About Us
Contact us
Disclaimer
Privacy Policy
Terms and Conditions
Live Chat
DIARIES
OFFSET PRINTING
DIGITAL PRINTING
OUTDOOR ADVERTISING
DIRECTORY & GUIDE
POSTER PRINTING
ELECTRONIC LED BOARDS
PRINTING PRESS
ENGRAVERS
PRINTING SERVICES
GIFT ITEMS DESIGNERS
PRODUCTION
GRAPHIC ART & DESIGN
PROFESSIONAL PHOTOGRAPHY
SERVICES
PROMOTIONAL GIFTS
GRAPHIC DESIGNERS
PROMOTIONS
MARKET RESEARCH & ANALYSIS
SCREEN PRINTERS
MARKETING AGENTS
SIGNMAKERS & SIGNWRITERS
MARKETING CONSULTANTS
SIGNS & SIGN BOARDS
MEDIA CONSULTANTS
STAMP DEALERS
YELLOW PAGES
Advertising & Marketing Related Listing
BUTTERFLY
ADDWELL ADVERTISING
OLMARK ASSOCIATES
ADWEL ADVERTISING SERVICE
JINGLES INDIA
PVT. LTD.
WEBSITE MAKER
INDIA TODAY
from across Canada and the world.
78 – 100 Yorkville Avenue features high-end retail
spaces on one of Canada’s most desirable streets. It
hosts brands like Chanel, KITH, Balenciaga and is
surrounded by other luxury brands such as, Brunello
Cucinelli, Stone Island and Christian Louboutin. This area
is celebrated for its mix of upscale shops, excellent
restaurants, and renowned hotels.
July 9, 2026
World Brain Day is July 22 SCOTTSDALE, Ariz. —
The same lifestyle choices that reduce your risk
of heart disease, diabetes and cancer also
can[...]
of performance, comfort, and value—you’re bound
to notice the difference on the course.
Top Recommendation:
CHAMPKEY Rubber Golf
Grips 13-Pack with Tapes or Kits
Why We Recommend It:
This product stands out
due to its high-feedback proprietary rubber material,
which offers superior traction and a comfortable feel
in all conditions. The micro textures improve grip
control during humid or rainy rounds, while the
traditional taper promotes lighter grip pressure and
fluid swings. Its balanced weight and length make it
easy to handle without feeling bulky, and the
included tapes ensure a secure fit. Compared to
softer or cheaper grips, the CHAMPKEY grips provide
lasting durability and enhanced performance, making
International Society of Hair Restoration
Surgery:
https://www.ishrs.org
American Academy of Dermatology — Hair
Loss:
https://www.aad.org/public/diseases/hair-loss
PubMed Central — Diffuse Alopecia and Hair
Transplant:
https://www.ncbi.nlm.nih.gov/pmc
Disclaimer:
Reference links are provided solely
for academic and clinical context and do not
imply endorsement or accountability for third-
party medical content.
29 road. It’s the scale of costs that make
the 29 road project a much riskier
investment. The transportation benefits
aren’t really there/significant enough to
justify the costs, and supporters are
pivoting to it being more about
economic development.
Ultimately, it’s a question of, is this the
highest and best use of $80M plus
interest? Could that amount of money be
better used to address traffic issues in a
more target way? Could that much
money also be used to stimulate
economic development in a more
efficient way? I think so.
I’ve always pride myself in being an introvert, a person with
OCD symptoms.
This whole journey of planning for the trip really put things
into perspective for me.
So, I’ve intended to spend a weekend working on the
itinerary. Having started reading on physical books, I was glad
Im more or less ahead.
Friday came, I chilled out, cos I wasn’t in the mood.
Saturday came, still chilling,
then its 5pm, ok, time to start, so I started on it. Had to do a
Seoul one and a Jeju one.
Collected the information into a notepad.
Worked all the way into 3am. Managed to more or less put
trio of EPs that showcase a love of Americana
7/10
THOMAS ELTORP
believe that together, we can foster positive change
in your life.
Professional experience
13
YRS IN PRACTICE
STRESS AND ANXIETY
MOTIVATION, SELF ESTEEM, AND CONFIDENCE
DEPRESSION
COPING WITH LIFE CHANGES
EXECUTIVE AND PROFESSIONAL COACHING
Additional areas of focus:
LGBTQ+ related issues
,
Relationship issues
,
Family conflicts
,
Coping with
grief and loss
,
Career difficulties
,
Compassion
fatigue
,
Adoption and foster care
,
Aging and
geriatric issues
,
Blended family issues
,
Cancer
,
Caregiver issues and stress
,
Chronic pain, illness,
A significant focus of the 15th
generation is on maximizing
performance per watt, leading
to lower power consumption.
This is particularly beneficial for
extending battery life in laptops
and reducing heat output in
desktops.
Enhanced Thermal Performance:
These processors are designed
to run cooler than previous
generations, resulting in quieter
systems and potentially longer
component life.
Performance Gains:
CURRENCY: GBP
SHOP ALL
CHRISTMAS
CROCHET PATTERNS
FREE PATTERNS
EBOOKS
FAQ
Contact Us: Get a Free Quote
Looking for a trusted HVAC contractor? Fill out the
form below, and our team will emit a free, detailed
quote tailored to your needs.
● ● ● ●
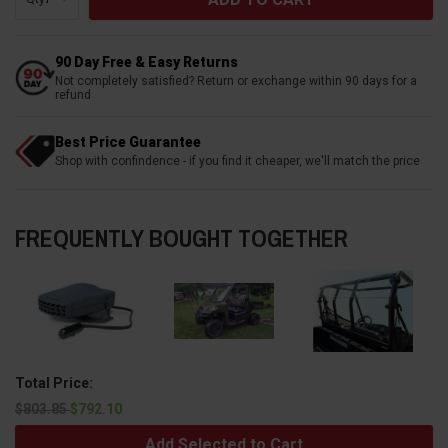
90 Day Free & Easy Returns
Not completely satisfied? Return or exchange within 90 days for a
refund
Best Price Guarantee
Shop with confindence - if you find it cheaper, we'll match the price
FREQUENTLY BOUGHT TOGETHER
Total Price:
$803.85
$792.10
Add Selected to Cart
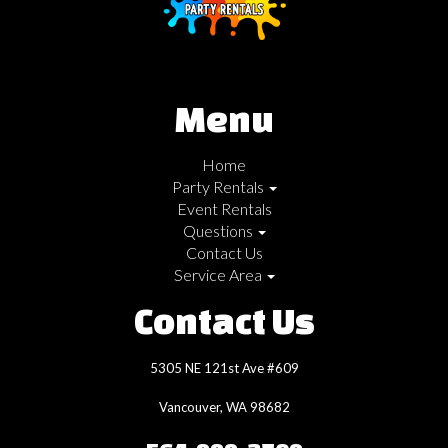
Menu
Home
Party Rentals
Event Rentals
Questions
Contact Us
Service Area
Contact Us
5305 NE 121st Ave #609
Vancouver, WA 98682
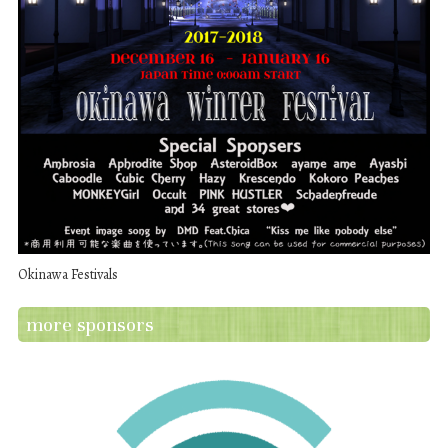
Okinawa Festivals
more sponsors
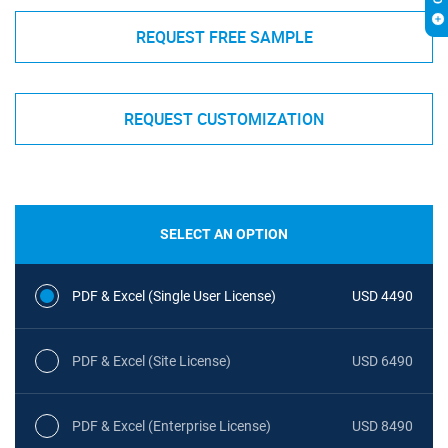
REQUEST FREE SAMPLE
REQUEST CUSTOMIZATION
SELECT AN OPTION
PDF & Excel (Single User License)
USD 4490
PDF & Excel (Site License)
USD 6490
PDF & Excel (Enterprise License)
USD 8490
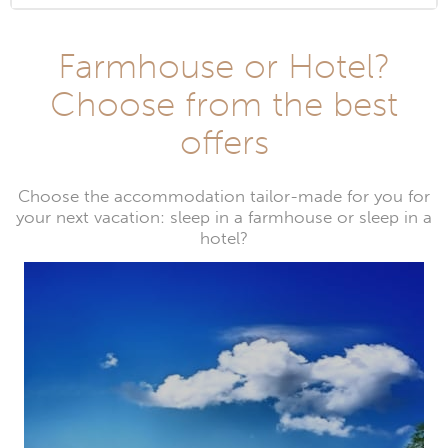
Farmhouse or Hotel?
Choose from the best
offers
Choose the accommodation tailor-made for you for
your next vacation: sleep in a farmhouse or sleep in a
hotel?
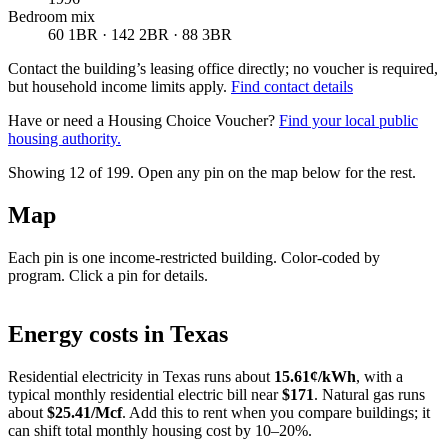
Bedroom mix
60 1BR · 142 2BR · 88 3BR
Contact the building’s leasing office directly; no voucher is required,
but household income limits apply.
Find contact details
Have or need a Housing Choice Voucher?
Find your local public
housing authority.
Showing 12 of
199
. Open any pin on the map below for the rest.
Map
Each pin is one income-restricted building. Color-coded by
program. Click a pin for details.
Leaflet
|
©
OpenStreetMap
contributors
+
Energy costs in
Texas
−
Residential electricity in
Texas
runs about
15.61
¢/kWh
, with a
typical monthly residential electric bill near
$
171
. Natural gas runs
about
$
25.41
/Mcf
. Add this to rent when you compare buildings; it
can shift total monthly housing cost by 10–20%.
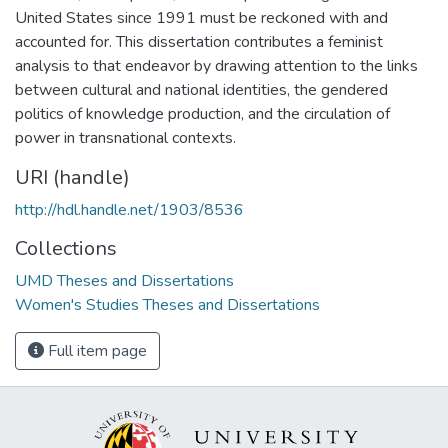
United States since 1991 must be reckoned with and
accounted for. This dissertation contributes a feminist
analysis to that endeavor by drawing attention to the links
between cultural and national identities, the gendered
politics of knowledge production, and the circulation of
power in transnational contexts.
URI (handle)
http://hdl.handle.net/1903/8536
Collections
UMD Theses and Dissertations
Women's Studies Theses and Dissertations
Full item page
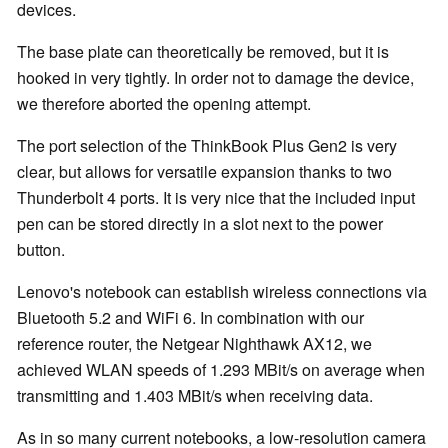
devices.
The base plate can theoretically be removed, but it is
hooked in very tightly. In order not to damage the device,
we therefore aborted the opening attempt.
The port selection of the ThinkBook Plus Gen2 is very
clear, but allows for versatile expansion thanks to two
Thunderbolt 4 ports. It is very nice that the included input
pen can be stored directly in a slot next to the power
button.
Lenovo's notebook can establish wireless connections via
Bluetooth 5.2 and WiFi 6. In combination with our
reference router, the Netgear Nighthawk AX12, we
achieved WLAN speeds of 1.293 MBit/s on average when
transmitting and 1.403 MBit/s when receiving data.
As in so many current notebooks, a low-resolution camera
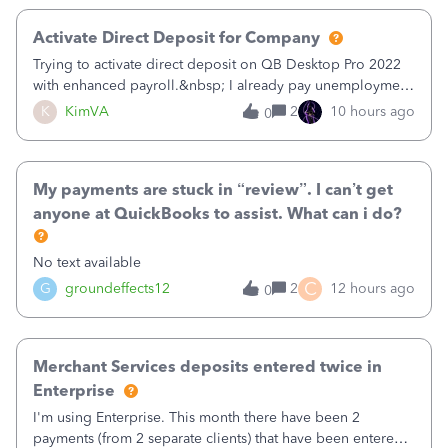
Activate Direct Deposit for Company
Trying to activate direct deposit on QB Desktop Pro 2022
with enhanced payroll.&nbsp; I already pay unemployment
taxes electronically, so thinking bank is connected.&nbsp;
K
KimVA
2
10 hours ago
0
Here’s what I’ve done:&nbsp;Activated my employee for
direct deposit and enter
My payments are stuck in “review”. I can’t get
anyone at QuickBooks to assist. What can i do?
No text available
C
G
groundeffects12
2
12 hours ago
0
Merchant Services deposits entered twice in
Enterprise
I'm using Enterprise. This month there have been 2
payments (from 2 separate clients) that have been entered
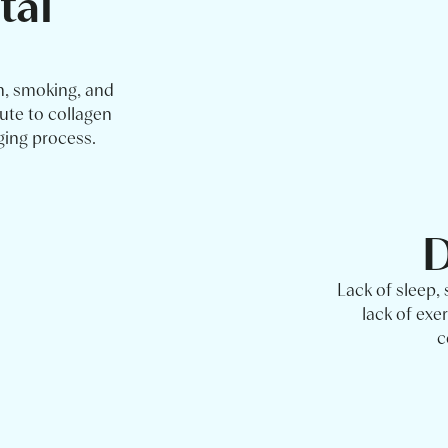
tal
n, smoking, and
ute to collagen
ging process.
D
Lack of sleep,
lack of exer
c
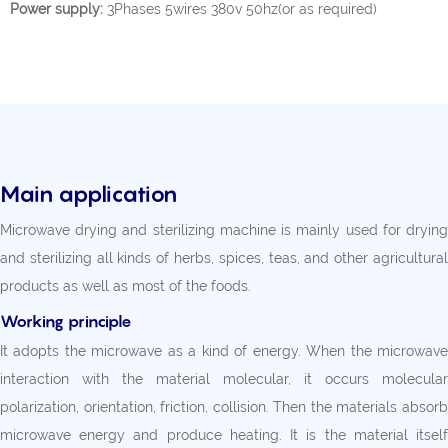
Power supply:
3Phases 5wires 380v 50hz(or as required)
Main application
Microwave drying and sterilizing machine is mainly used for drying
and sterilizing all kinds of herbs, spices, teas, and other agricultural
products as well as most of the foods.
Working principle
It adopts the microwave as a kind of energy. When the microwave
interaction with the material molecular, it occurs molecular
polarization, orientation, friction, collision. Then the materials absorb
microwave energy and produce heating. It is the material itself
● ● ● ●
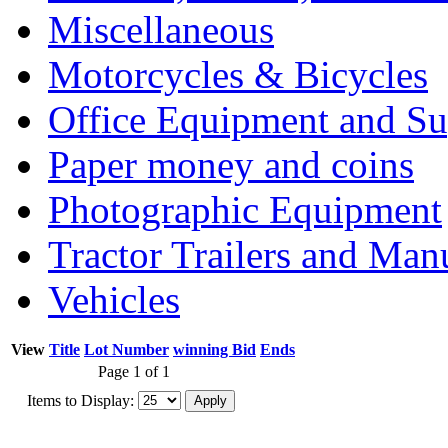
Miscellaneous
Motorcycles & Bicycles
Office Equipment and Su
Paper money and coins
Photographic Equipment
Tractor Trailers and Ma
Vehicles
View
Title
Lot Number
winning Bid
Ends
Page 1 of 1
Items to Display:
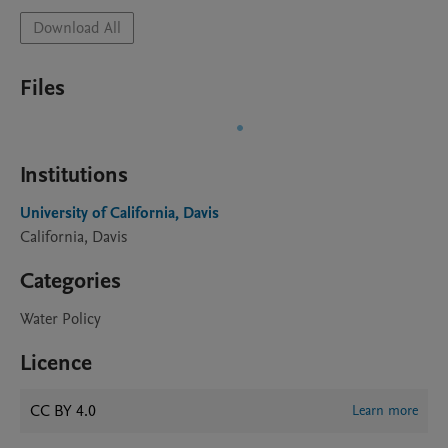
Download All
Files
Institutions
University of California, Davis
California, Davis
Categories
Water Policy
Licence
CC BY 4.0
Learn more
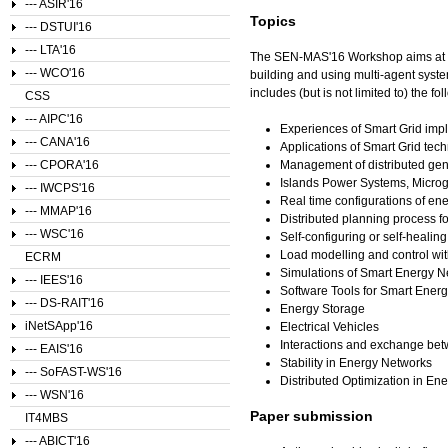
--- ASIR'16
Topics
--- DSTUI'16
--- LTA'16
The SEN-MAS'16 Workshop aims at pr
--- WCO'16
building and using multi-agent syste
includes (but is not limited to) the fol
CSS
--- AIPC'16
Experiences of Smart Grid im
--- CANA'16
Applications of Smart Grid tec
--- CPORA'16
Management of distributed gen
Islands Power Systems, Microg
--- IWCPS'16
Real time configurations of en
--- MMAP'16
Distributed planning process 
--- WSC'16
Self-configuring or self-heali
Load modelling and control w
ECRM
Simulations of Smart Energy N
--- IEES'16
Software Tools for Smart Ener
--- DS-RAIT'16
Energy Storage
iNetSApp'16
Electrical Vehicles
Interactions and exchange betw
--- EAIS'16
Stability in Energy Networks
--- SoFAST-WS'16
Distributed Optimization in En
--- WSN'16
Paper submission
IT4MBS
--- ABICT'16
● ● ● ●
- _Aim of the exercise_: Take every line from the data above that holds "License" and copy it out.

- _Result for this task_:
PDF & Excel (Single User License)
PDF & Excel (Site License)
PDF & Excel (Enterprise License)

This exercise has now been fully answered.